#### Exercise instructions
Drop every picture and give the entries back exactly.

#### Records to use
↓↓↓

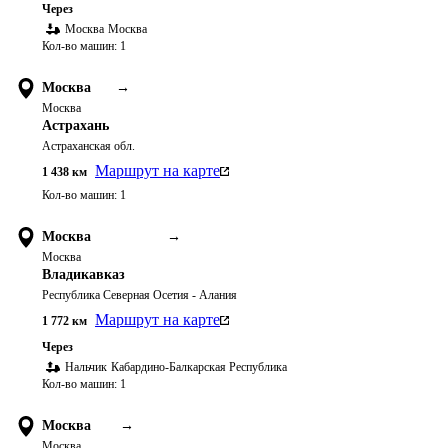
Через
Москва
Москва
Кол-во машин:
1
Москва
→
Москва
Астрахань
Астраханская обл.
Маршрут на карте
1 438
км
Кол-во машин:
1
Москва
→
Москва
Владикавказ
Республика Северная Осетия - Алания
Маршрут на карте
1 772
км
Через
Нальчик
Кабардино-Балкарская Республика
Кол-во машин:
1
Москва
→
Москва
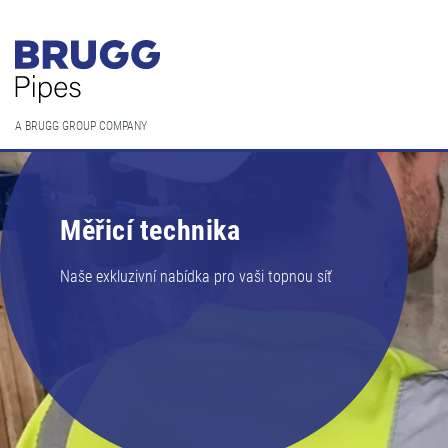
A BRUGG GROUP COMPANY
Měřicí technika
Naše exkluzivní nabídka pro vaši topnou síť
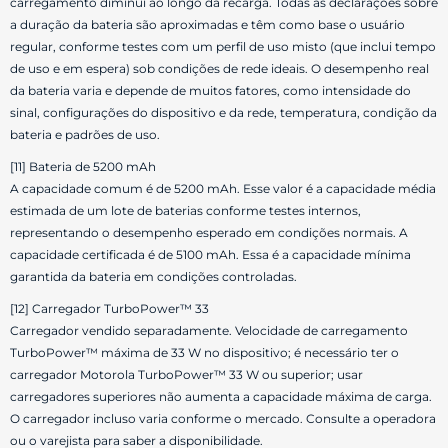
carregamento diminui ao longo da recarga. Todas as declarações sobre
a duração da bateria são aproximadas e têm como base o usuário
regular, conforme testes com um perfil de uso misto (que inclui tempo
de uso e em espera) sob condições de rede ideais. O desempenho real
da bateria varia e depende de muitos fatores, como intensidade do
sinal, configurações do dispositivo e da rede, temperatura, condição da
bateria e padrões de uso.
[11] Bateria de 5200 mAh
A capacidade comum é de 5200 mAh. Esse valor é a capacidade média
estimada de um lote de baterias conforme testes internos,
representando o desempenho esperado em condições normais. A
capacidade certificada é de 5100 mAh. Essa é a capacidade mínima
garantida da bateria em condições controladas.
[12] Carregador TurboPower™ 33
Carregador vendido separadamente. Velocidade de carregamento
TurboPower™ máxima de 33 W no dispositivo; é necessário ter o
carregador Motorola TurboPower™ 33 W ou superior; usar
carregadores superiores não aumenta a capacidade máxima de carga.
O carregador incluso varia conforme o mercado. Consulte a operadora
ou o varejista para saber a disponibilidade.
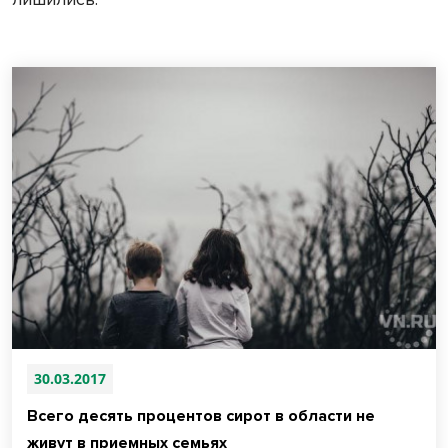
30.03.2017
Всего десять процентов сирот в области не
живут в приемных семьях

↑↑↑

#### Exercise result
Через
Москва
Москва
Кол-во машин:
1
Москва
→
Москва
Астрахань
Астраханская обл.
Маршрут на карте
1 438
км
Кол-во машин:
1
Москва
→
Москва
Владикавказ
Республика Северная Осетия - Алания
Маршрут на карте
1 772
км
Через
Нальчик
Кабардино-Балкарская Республика
Кол-во машин:
1
Москва
→
Москва
A BRUGG GROUP COMPANY
Měřicí technika
Naše exkluzivní nabídka pro vaši topnou síť
carregamento diminui ao longo da recarga. Todas as declarações sobre
a duração da bateria são aproximadas e têm como base o usuário
regular, conforme testes com um perfil de uso misto (que inclui tempo
de uso e em espera) sob condições de rede ideais. O desempenho real
da bateria varia e depende de muitos fatores, como intensidade do
sinal, configurações do dispositivo e da rede, temperatura, condição da
bateria e padrões de uso.
[11] Bateria de 5200 mAh
A capacidade comum é de 5200 mAh. Esse valor é a capacidade média
estimada de um lote de baterias conforme testes internos,
representando o desempenho esperado em condições normais. A
capacidade certificada é de 5100 mAh. Essa é a capacidade mínima
garantida da bateria em condições controladas.
[12] Carregador TurboPower™ 33
Carregador vendido separadamente. Velocidade de carregamento
TurboPower™ máxima de 33 W no dispositivo; é necessário ter o
carregador Motorola TurboPower™ 33 W ou superior; usar
carregadores superiores não aumenta a capacidade máxima de carga.
O carregador incluso varia conforme o mercado. Consulte a operadora
ou o varejista para saber a disponibilidade.
30.03.2017
Всего десять процентов сирот в области не
живут в приемных семьях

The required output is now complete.